Fertility sparing treatment for endometrial cancer
Endometrial (uterine) cancer develops when cells grow and multiply abnormally in the endometrium, the inner lining of the uterus. Endometrial cancer is the most common gynaecological cancer and is diagnosed in approximately 3,000 women in Australia each year. Of these, about 10% of women who are diagnosed are under 40 years of age.
The standard treatment for endometrial cancer is surgery to remove the uterus, which is called hysterectomy; which always results in infertility. While fertility is not a big issue for some women, it may be a big issue for others and patients who want to preserve fertility may prefer a conservative treatment.

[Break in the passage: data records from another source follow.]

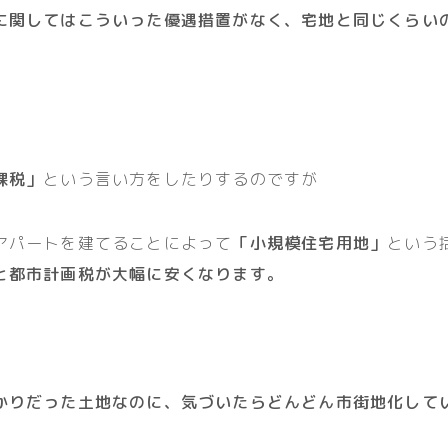
に関してはこういった優遇措置がなく、宅地と同じくらい
課税」
という言い方をしたりするのですが
アパートを建てることによって
「小規模住宅用地」
という
と都市計画税が大幅に安くなります。
かりだった土地なのに、気づいたらどんどん市街地化して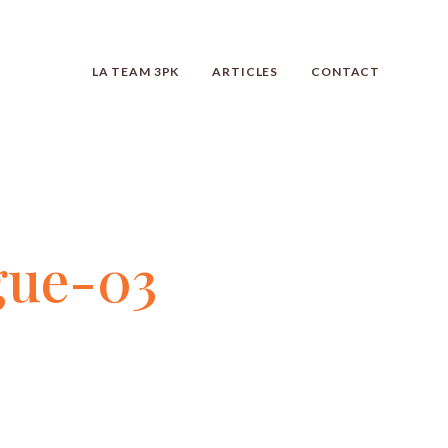
LA TEAM 3PK
ARTICLES
CONTACT
e-
gue-03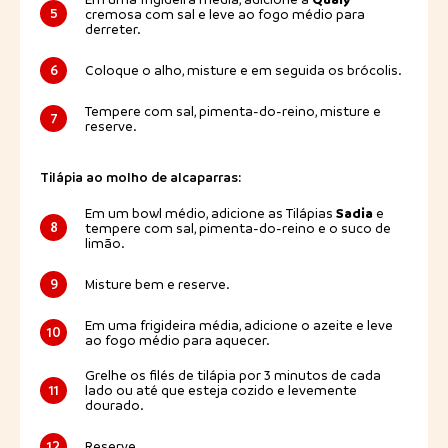
5
cremosa com sal e leve ao fogo médio para
derreter.
6
Coloque o alho, misture e em seguida os brócolis.
Tempere com sal, pimenta-do-reino, misture e
7
reserve.
Tilápia ao molho de alcaparras:
Sadia
Em um bowl médio, adicione as Tilápias
e
8
tempere com sal, pimenta-do-reino e o suco de
limão.
9
Misture bem e reserve.
Em uma frigideira média, adicione o azeite e leve
10
ao fogo médio para aquecer.
Grelhe os filés de tilápia por 3 minutos de cada
11
lado ou até que esteja cozido e levemente
dourado.
12
Reserve.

To be eligible for conservative treatment the endometrial cancer must be early-stage and the patient assessed to meet the following criteria:
1. Early stage cancer confined to the endometrium (it has not entered the myometrial (middle) layer of the uterus or only superficially entered it (Stage 1A). This is investigated by MRI, CT scan and pelvic ultrasound (trans-abdominal, trans-vaginal).
2. The endometrial cancer is not serous or clear cell type.
3. Well-differentiated cancer cells (A cancer cell that closely resembles the structure of the tissue it started in is well-differentiated. If cancer cells are poorly differentiated, it can complicate identifying the tissue they started in. i.e. it is clear the cancer originated in the endometrium).
4. No pelvic and para-aortic lymph node involvement.
5. No ovarian cancer.
6. No contraindications to medical treatments. A contraindication is when a medication, procedure, or surgery should not be used because it may be harmful to the patient.
7. Patient strongly wishes to preserve fertility.
Conservative hormone treatments
Previously, the most common conservative treatment option for early stage endometrial cancer was hormone treatment with tablets (high dose oral progestins such as megestrol and medroxyprogesterone).
The majority of endometrial cancers develop because of an oversupply of oestrogen. Progestin in hormone treatment is known to suppress the oestrogen-triggered growth of endometrial cancer. Oral progesterone treatment may include side effects such as changes in appetite, acne, weight gain, headache, fluid retention, liver injury, depression, breast discomfort, or irregular bleeding.
GnRH is another therapeutic hormonal approach in endometrial cancer. GnRH therapy decreases production of the hormone estrogen, to the levels women have after menopause for as long as it is taken. This may lead to regression of the cancer.
The most common treatment is through an intrauterine device (IUD) that slowly and steadily releases a progestin called levonorgestrel. Limited evidence also exists regarding treatment with metformin (an anti-diabetes drug that may also be a powerful anti-cancer drug). A clinical trial, called the feMMe trial, at the Queensland Centre of Gynaecological Research is currently investigating the use of IUD or metformin in early stage endometrial patients. An IUD provides very high doses of progestin to the local endometrium without serious system adverse effects that are experienced with oral progestins.
Hysteroscopic resection, combined with hormone therapy, is another type of conservative treatment. Hysteroscopic resection involves resection of the tumour (cancerous cells), and a small layer of the myometrium underlying the tumour, and of the endometrium adjacent to the tumour.
A highly complex and rare surgical procedure is a uterus transplantation which involves removing the donor uterus and attaching the organ's veins and arteries to the transplant recipient. The patient who receives the donor organ needs to take oral immunosuppressant drugs and before the operation their eggs are fertilised through IVF. This procedure is pioneered in Sweden and still in the clinical research phase (around 60 procedures performed worldwide) and not yet offered in Australia.
Conservative treatment of endometrial cancer should be offered to young patients with early stage 1 endometrial cancer who wish to preserve fertility. There is no one type of hormone treatment that has been found to be superior therefore patients should discuss all their options with their gynaecological oncologist. Regular follow-up after conservative treatment is essential to monitor disease stability, progression or cancer recurrence.